Only one portion of the data is to be written out: from the line bearing "слободно време, да позајмуваат книги, да" through the line bearing "Berørte markeder: markedene for". Write it exactly as it appears.

■ ■ ■ ■

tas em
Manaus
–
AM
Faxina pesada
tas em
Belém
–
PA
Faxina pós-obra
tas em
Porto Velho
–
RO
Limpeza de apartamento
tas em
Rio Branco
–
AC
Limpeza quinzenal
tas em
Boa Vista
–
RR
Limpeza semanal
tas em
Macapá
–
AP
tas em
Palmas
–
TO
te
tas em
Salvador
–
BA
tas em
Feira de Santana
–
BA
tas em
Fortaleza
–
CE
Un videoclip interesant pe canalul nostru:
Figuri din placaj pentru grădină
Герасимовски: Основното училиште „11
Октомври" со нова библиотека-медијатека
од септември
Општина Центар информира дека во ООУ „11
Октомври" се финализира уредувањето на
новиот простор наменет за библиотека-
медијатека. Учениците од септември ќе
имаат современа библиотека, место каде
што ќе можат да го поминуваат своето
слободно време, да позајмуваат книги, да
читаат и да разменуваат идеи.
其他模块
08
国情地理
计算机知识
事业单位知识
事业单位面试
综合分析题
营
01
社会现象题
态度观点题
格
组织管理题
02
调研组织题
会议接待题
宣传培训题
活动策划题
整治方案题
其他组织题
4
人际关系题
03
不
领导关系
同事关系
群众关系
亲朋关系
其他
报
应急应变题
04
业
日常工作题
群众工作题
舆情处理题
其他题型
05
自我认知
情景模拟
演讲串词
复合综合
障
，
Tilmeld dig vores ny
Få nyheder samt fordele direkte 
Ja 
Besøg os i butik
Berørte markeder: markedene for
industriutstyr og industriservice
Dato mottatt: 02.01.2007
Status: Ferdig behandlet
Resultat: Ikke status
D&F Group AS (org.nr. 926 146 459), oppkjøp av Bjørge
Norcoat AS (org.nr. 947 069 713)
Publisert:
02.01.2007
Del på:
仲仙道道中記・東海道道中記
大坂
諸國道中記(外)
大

■ ■ ■ ■

Response to this task.
слободно време, да позајмуваат книги, да
читаат и да разменуваат идеи.
其他模块
08
国情地理
计算机知识
事业单位知识
事业单位面试
综合分析题
营
01
社会现象题
态度观点题
格
组织管理题
02
调研组织题
会议接待题
宣传培训题
活动策划题
整治方案题
其他组织题
4
人际关系题
03
不
领导关系
同事关系
群众关系
亲朋关系
其他
报
应急应变题
04
业
日常工作题
群众工作题
舆情处理题
其他题型
05
自我认知
情景模拟
演讲串词
复合综合
障
，
Tilmeld dig vores ny
Få nyheder samt fordele direkte 
Ja 
Besøg os i butik
Berørte markeder: markedene for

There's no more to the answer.